Hey-O wrote: acrossthelake wrote:
You might enjoy "The Black Swan" by Taleb. It is a very interesting look at the limits of statistical analysis and human predictive capabilities.
I had a seminar that discussed that book last semester. This is true, though statistical predictions often do better than flat-out human predictions.
Really? I would be interested in this. Where are you getting this from? Is this general human predictions or this targeted predictions? For instance, I would take the prediction of a particular's student teacher over the prediction of how that student would do based on test scores.
If you take a look at that book by Hastie and Dawes they go over it.
Basically (almost?) all research that pits human against statistical model (made by humans) for a particular prediction finds that the model wins often even over the best performing human. Here let me quote from it.

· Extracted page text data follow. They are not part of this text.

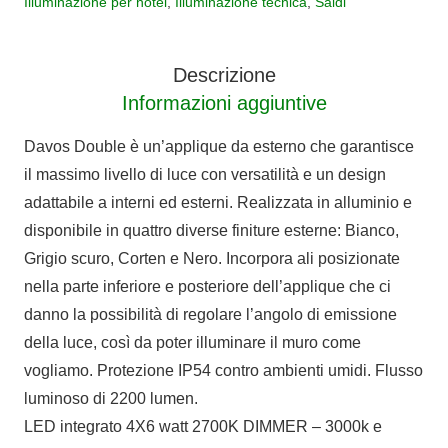
Illuminazione per hotel
,
Illuminazione tecnica
,
Saldi
esterni
24
watt
Descrizione
IP54
Informazioni aggiuntive
quantità
Davos Double è un’applique da esterno che garantisce
il massimo livello di luce con versatilità e un design
adattabile a interni ed esterni. Realizzata in alluminio e
disponibile in quattro diverse finiture esterne: Bianco,
Grigio scuro, Corten e Nero. Incorpora ali posizionate
nella parte inferiore e posteriore dell’applique che ci
danno la possibilità di regolare l’angolo di emissione
della luce, così da poter illuminare il muro come
vogliamo. Protezione IP54 contro ambienti umidi. Flusso
luminoso di 2200 lumen.
LED integrato 4X6 watt 2700K DIMMER – 3000k e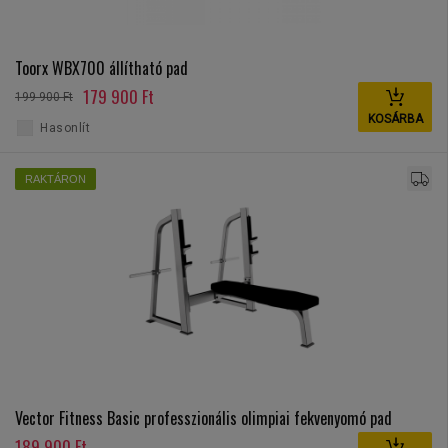
Toorx WBX700 állítható pad
179 900 Ft
199 900 Ft
KOSÁRBA
Hasonlít
RAKTÁRON
Vector Fitness Basic professzionális olimpiai fekvenyomó pad
189 900 Ft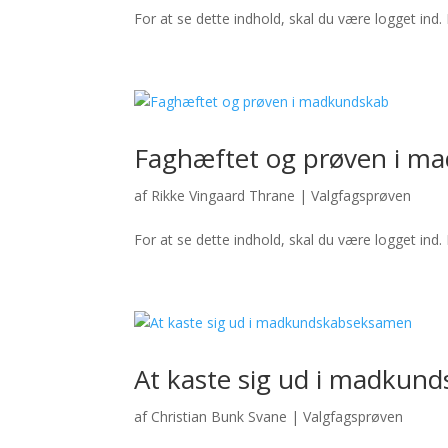
For at se dette indhold, skal du være logget ind. 
Faghæftet og prøven i m
af
Rikke Vingaard Thrane
|
Valgfagsprøven
For at se dette indhold, skal du være logget ind. 
At kaste sig ud i madku
af
Christian Bunk Svane
|
Valgfagsprøven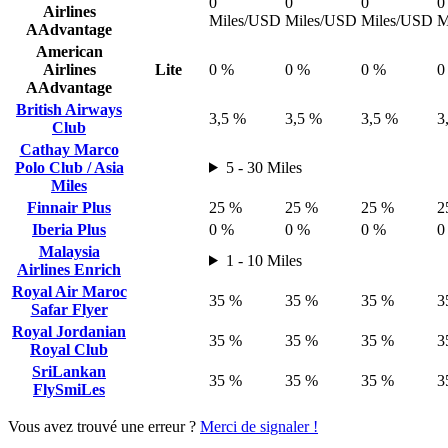
0
0
0
0
Airlines
Miles/USD
Miles/USD
Miles/USD
M
AAdvantage
American
Airlines
Lite
0 %
0 %
0 %
0
AAdvantage
British Airways
3,5 %
3,5 %
3,5 %
3
Club
Cathay Marco
Polo Club / Asia
5 - 30 Miles
Miles
Finnair Plus
25 %
25 %
25 %
2
Iberia Plus
0 %
0 %
0 %
0
Malaysia
1 - 10 Miles
Airlines Enrich
Royal Air Maroc
35 %
35 %
35 %
3
Safar Flyer
Royal Jordanian
35 %
35 %
35 %
3
Royal Club
SriLankan
35 %
35 %
35 %
3
FlySmiLes
Vous avez trouvé une erreur ?
Merci de signaler !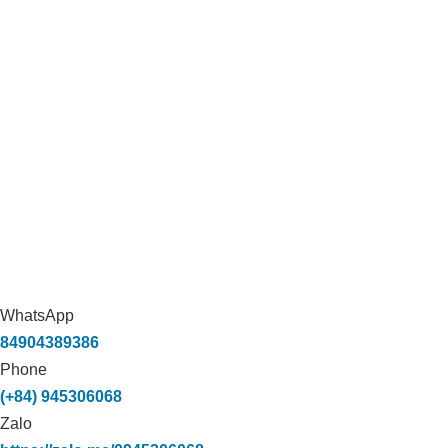
WhatsApp
84904389386
Phone
(+84) 945306068
Zalo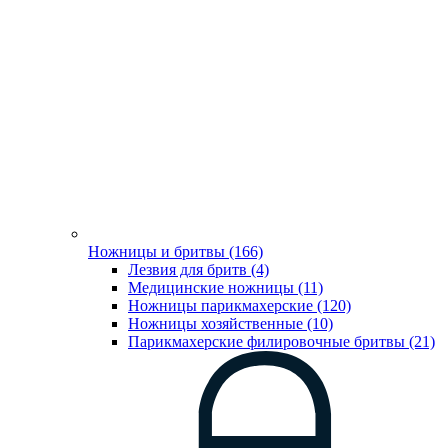
Ножницы и бритвы (166)
Лезвия для бритв (4)
Медицинские ножницы (11)
Ножницы парикмахерские (120)
Ножницы хозяйственные (10)
Парикмахерские филировочные бритвы (21)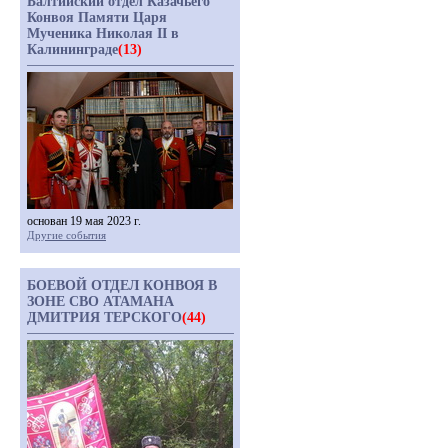
Балтийский отдел Казачьего
Конвоя Памяти Царя
Мученика Николая II в
Калининграде
(13)
основан 19 мая 2023 г.
Другие события
БОЕВОЙ ОТДЕЛ КОНВОЯ В
ЗОНЕ СВО АТАМАНА
ДМИТРИЯ ТЕРСКОГО
(44)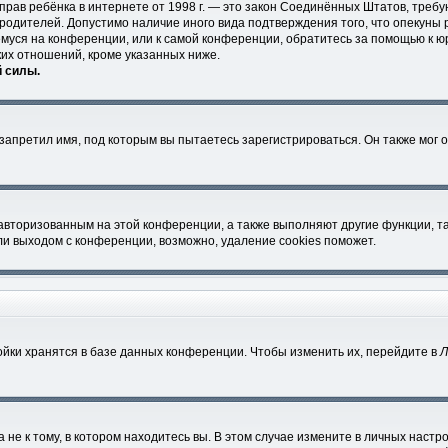
ных прав ребёнка в интернете от 1998 г. — это закон Соединённых Штатов, тр
 родителей. Допустимо наличие иного вида подтверждения того, что опеку
ющемуся на конференции, или к самой конференции, обратитесь за помощью к ю
их отношений, кроме указанных ниже.
й силы.
апретил имя, под которым вы пытаетесь зарегистрироваться. Он также мог 
 авторизованным на этой конференции, а также выполняют другие функции, т
и выходом с конференции, возможно, удаление cookies поможет.
йки хранятся в базе данных конференции. Чтобы изменить их, перейдите в
Л
е к тому, в котором находитесь вы. В этом случае измените в личных настройк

...Paul Meehl published a highly influential book in which he reviewed approximately 20 studies comparing the clinical judgment of people(expert psychologists and psychiatrists in his study) with the linear statistical based only on relationships in the empirical data on the events of interest. In all studies evaluated, the statistical method provided more accurate predictions(or the two methods tied)...Sawyer reviewed 45 studies comparing clinical and statistical prediction. Again, there was not a single study in which clinical global judgment was superior to the statistical prediction...Sawyer...even included two studies in which the clinical judges had access to more information(an interview with each person being judged) but still did worse....
Goldberg asked experienced clinical diagnosticians to distinguish between neurosis and psychosis on the basis of personality test scores(a decision that has important implications for treatment and for insurance coverage in psychotherapeutic practice). He constructed a simple linear decision rule....Starting with a new sample of patient cases and using the patient's discharge diagnoses as the to-be-predicted criterion value, "Goldberg's rule"(the model) achieved an accuracy rate of approximately 70%. The human judges, in comparison, performed at rates from slightly above chance(50%) to 67% correct. Not even the best human judge was better than the mechanical adding-and-subtracting rule...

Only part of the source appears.